Another interesting technology is under development at Tata Steel, about which businessline reported on February 4, 2020. This process, which the company has named HIsarna, is a “completely new technology” for steel making, capable of slashing CO2 emissions by 80 per cent compared with the blast furnace route. In a conventional blast furnace, a mixture of iron ore, coke and limestone – is put into the furnace and a blast of oxygen is sent in through a lance. The mixture melts and collects at the bottom. In HIsarna, the ore is liquefied in a high-temperature cyclone at the top and the molten ore drips to the bottom of the reactor, where powder coal is injected. 

“The technology removes a number of pre-processing steps and requires less stringent conditions on the quality of the raw materials used,” says a Tata Steel note on the technology. Since it is highly concentrated carbon dioxide that leaves the reactor, the system is “ideally suited for carbon capture and either storage (CCS) or use (CCU), without the need for a costly gas separation stage.” 

HIsarna has been under development for nearly a decade. Asked for an update, a spokesperson of Tata Steel told businessline: “We are currently working on the HIsarna pilot facility in IJmuiden (The Netherlands) and depending on the relevant approvals we will soon embark on the next campaign.” 

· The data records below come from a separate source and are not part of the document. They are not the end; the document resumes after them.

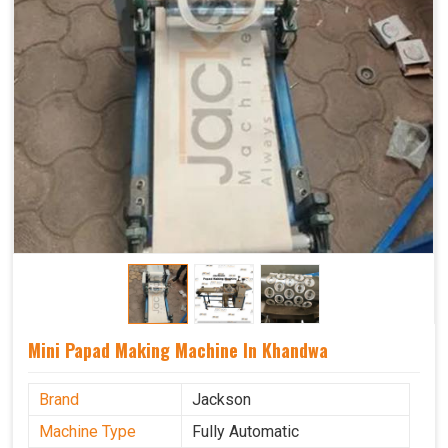
Mini Papad Making Machine In Khandwa
Brand
Jackson
Machine Type
Fully Automatic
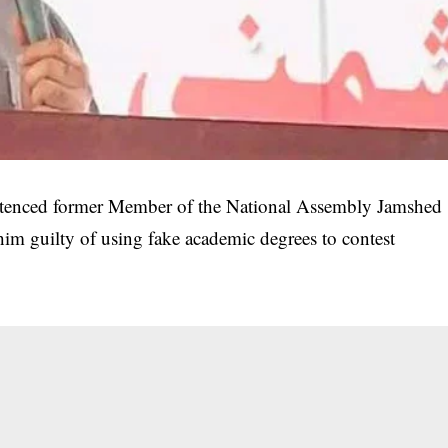
ntenced former Member of the National Assembly Jamshed
 him guilty of using fake academic degrees to contest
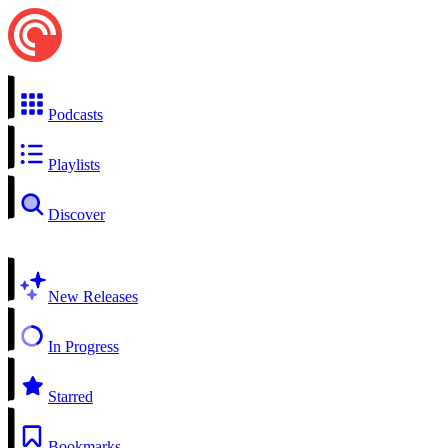
Podcasts
Playlists
Discover
New Releases
In Progress
Starred
Bookmarks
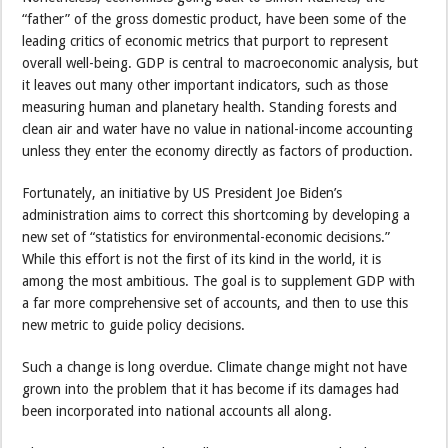
“father” of the gross domestic product, have been some of the
leading critics of economic metrics that purport to represent
overall well-being. GDP is central to macroeconomic analysis, but
it leaves out many other important indicators, such as those
measuring human and planetary health. Standing forests and
clean air and water have no value in national-income accounting
unless they enter the economy directly as factors of production.
Fortunately, an initiative by US President Joe Biden’s
administration aims to correct this shortcoming by developing a
new set of “statistics for environmental-economic decisions.”
While this effort is not the first of its kind in the world, it is
among the most ambitious. The goal is to supplement GDP with
a far more comprehensive set of accounts, and then to use this
new metric to guide policy decisions.
Such a change is long overdue. Climate change might not have
grown into the problem that it has become if its damages had
been incorporated into national accounts all along.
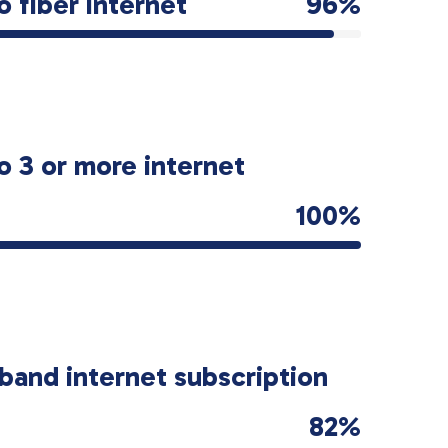
o fiber internet
96%
o 3 or more internet
100%
band internet subscription
82%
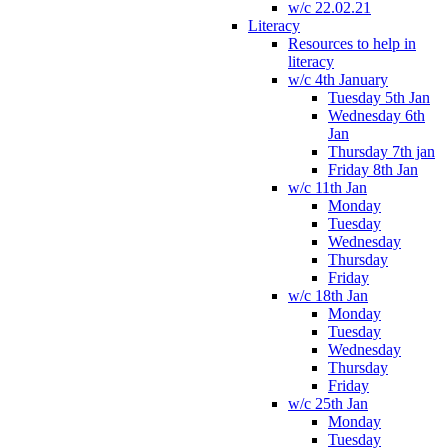
w/c 22.02.21
Literacy
Resources to help in
literacy
w/c 4th January
Tuesday 5th Jan
Wednesday 6th
Jan
Thursday 7th jan
Friday 8th Jan
w/c 11th Jan
Monday
Tuesday
Wednesday
Thursday
Friday
w/c 18th Jan
Monday
Tuesday
Wednesday
Thursday
Friday
w/c 25th Jan
Monday
Tuesday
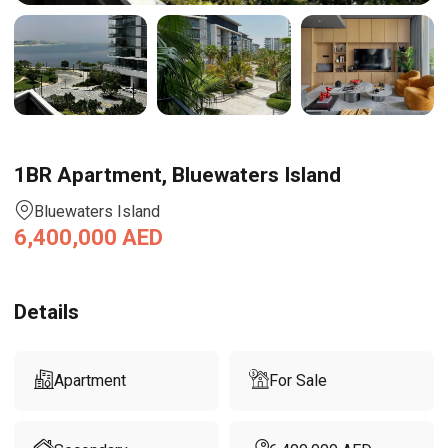
1BR Apartment, Bluewaters Island
Bluewaters Island
6,400,000
AED
Details
Apartment
For Sale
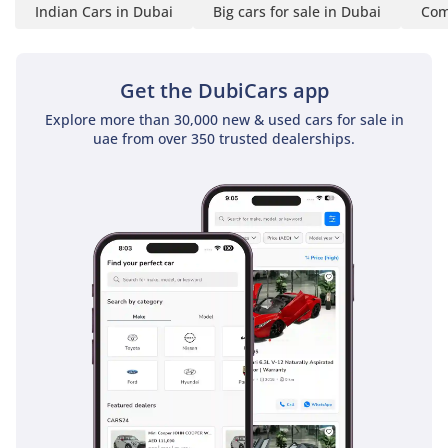
Indian Cars in Dubai
Big cars for sale in Dubai
Com
Get the DubiCars app
Explore more than 30,000 new & used cars for sale in
uae from over 350 trusted dealerships.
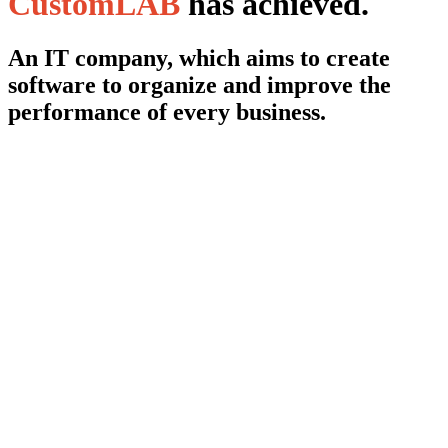
CustomLAB
has achieved.
An IT company, which aims to create
software to organize and improve the
performance of every business.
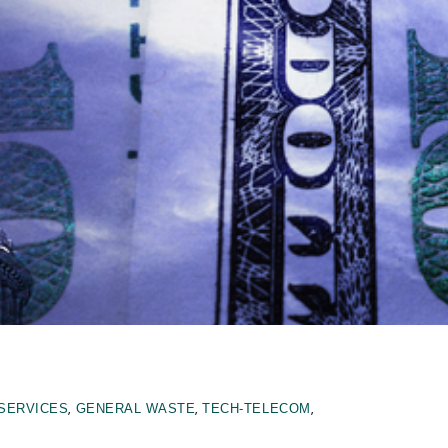
,
,
,
 SERVICES
GENERAL WASTE
TECH-TELECOM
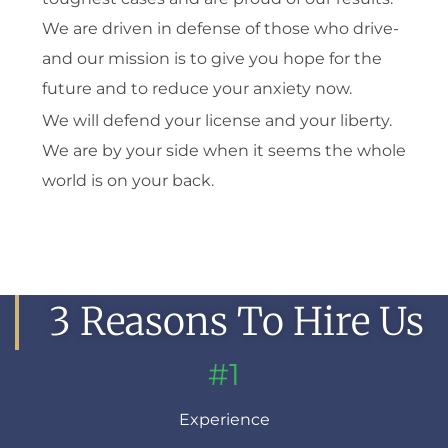
We are driven in defense of those who drive-
and our mission is to give you hope for the
future and to reduce your anxiety now.
We will defend your license and your liberty.
We are by your side when it seems the whole
world is on your back.
3 Reasons To Hire Us
#1
Experience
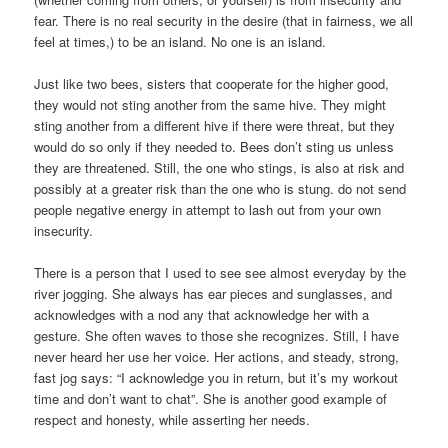
fear. There is no real security in the desire (that in fairness, we all
feel at times,) to be an island. No one is an island.
Just like two bees, sisters that cooperate for the higher good,
they would not sting another from the same hive. They might
sting another from a different hive if there were threat, but they
would do so only if they needed to. Bees don’t sting us unless
they are threatened. Still, the one who stings, is also at risk and
possibly at a greater risk than the one who is stung. do not send
people negative energy in attempt to lash out from your own
insecurity.
There is a person that I used to see see almost everyday by the
river jogging. She always has ear pieces and sunglasses, and
acknowledges with a nod any that acknowledge her with a
gesture. She often waves to those she recognizes. Still, I have
never heard her use her voice. Her actions, and steady, strong,
fast jog says: “I acknowledge you in return, but it’s my workout
time and don’t want to chat”. She is another good example of
respect and honesty, while asserting her needs.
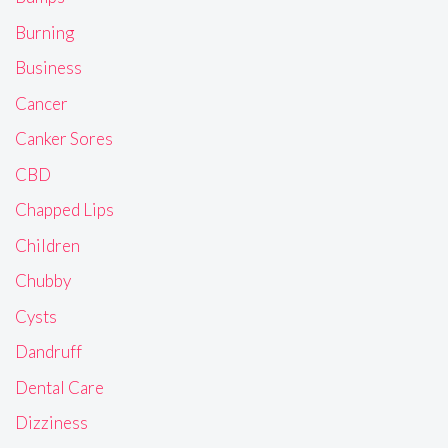
Burning
Business
Cancer
Canker Sores
CBD
Chapped Lips
Children
Chubby
Cysts
Dandruff
Dental Care
Dizziness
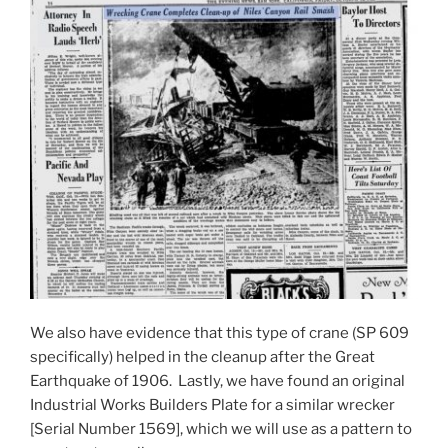
We also have evidence that this type of crane (SP 609
specifically) helped in the cleanup after the Great
Earthquake of 1906. Lastly, we have found an original
Industrial Works Builders Plate for a similar wrecker
[Serial Number 1569], which we will use as a pattern to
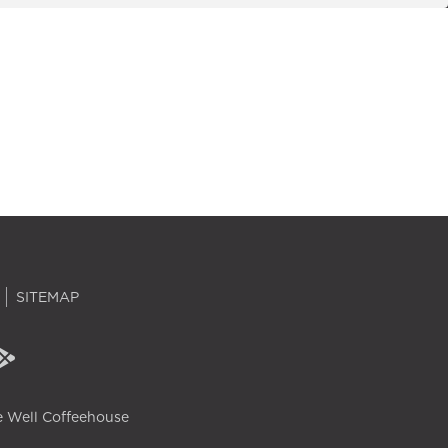
SITEMAP
 Well Coffeehouse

India-Australia Green Steel Initiative 

In June 2021, the Indian and Australian governments formed an India-Australia Green Steel Partnership to work on a range of research, technology and commercialisation projects over a three-and-a-half year period to accelerate the steel making value chain in both the countries. CSIRO of Australia is working with a few Indian labs. For instance, it is working with the Institute of Minerals and Materials Technology (IMMT), Bhubhaneshwar, which is working on a plasma technology for “very rapid melting of iron oxide using hydrogen”. 

In sum, there are technologies showing up on the horizon but the wait for them to become commercially available is likely to be long.